To make the descent of the right hip easier, tie a belt around the top of the thigh of the lifted leg and the foot of your standing leg.

Tighten the belt or try to pull it gently downward at your outer hip to keep the thigh bone down. You can alternate between the two legs or concentrate on the affected side. Hold the position for a few breaths.

3. The Twisted Lunge

This is a slightly difficult pose to perform, but what it really does is open up your hips.

Bring one leg forward and bend it at the knee. The other leg should stay right behind you, feel the deep stretch.

Do ensure to keep your feet one leg length apart. Turn your back and place your opposite elbow right on the outside of your bent knee. Bring both your palms together. Hold the pose for thirty seconds.

4. The Cat Pose

This pose is easy to perform but has a lot of benefits, it Improves posture and balance, and strengthens and stretches the spine and neck.
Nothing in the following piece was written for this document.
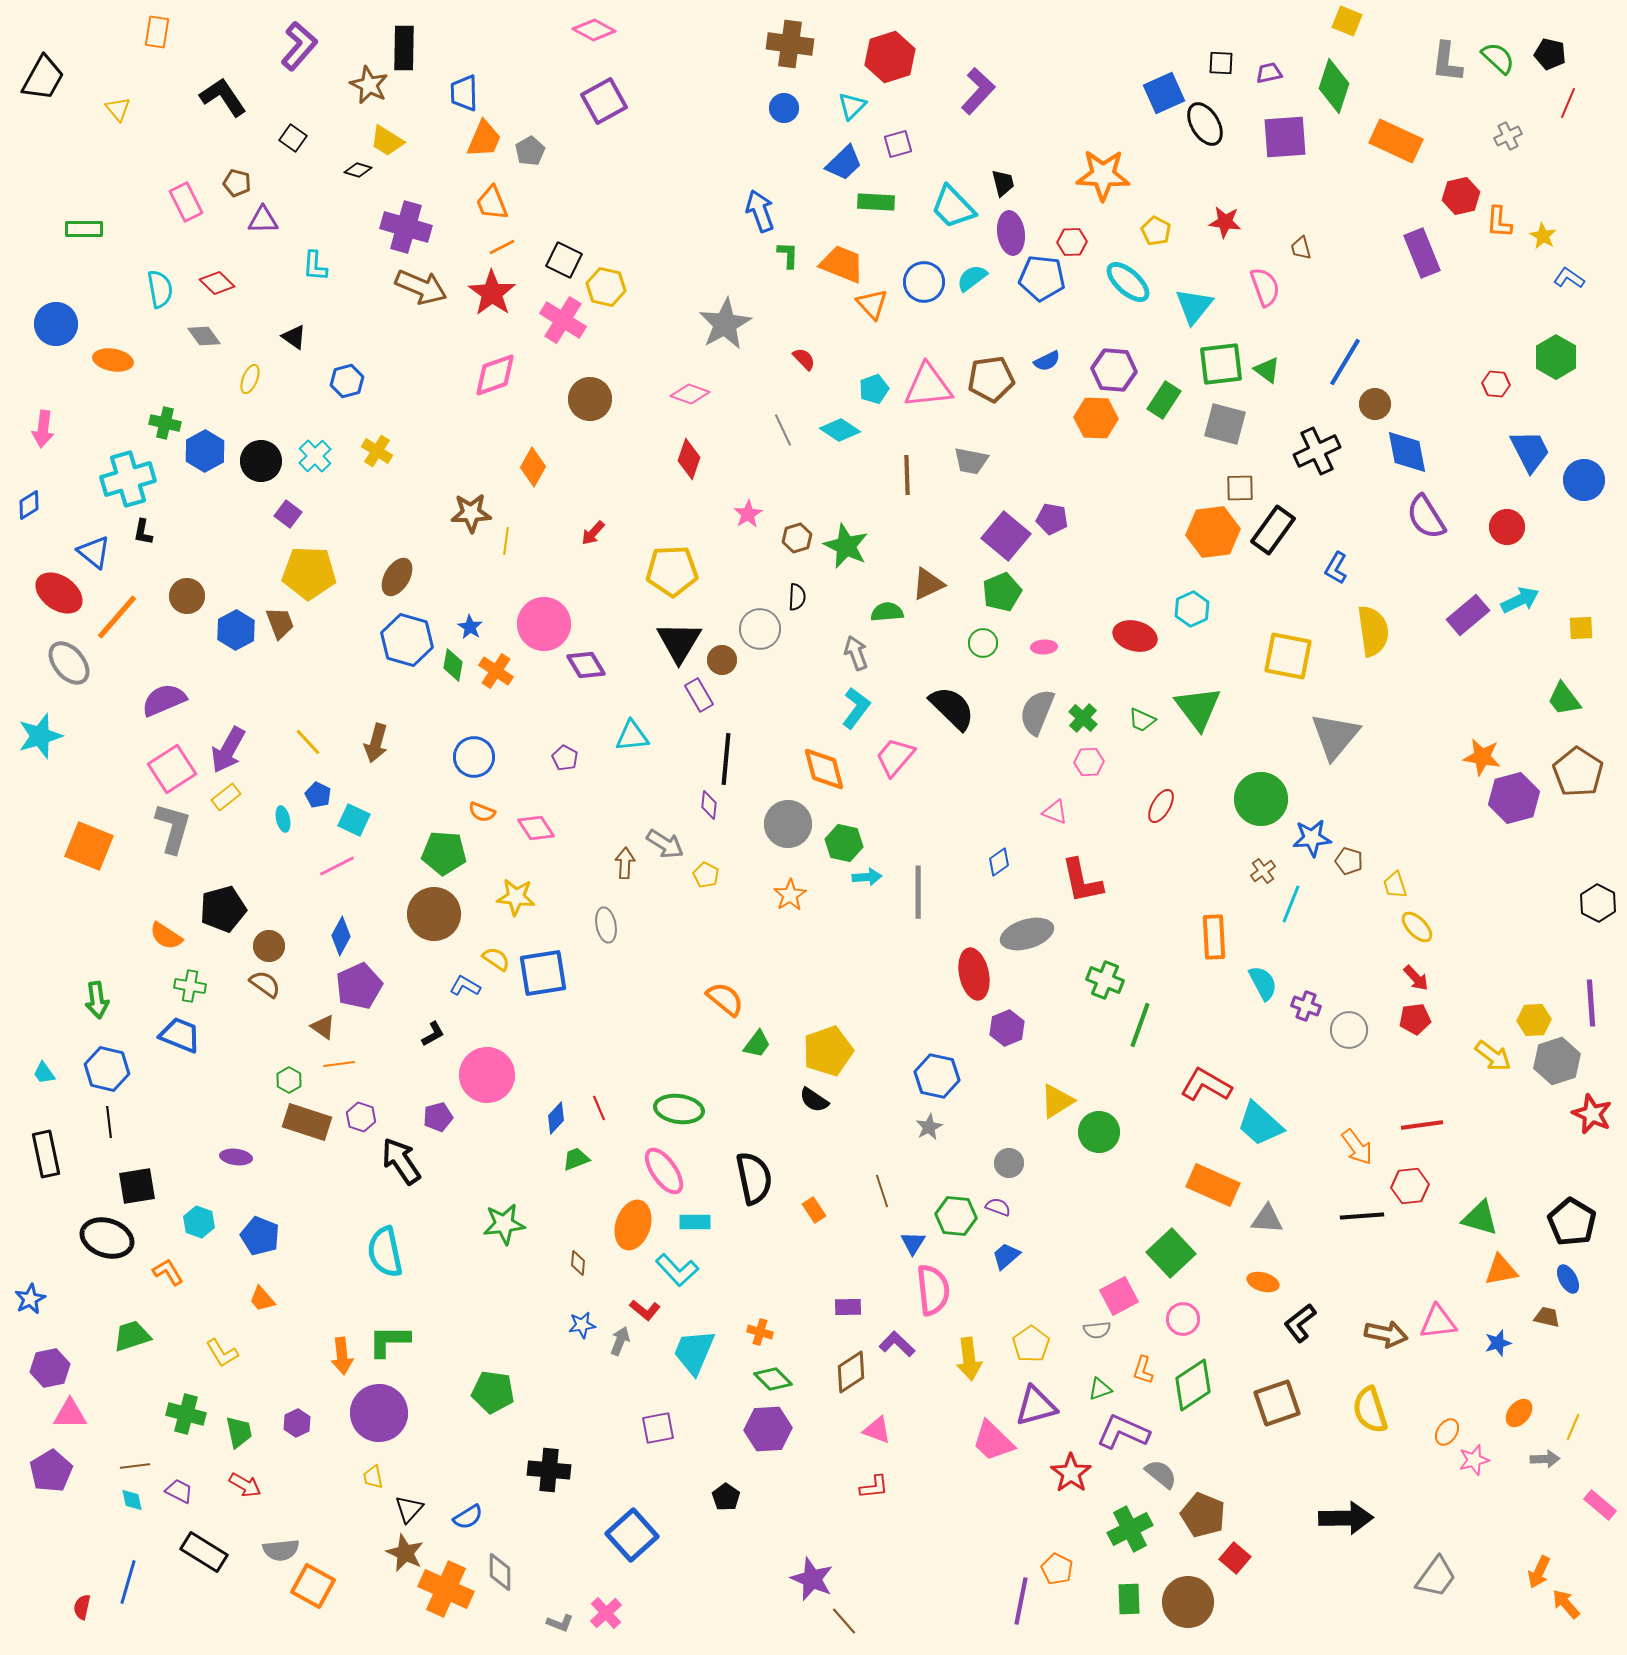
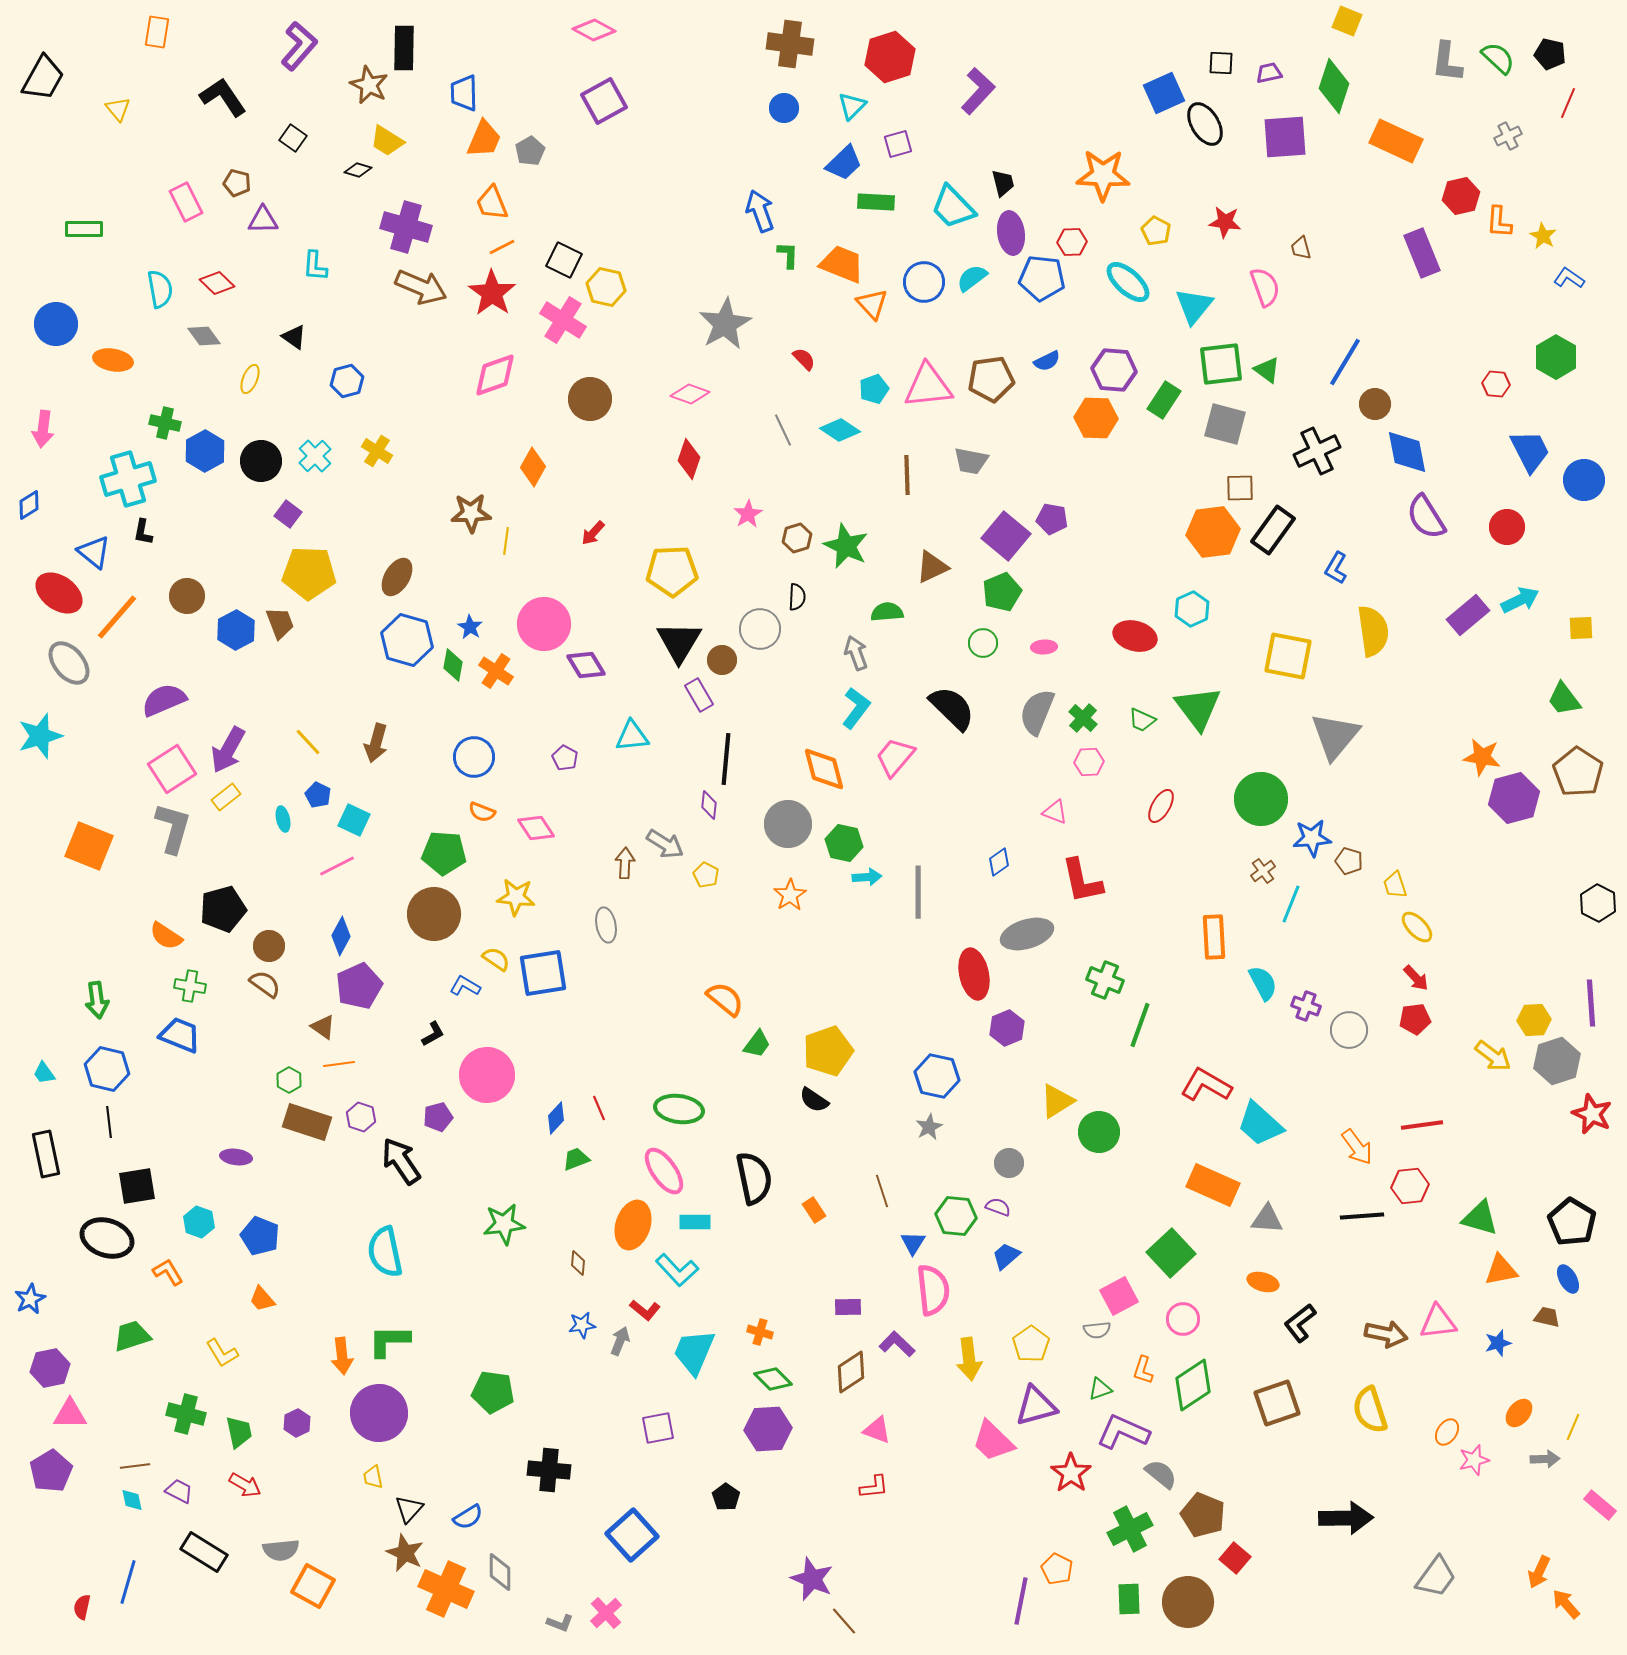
brown triangle at (928, 584): moved 4 px right, 17 px up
Get onto your hands and knees. Bend your back down and then lift your torso by pulling your shoulders back. Breathe easy and then hold the position for ten seconds. 

Then reprise your flat back position, tuck your chin into your chest and raise your back. Hold it for ten seconds and then release. Continue to do this for a minute or two.

Try to do all the above-mentioned poses at least three times a week.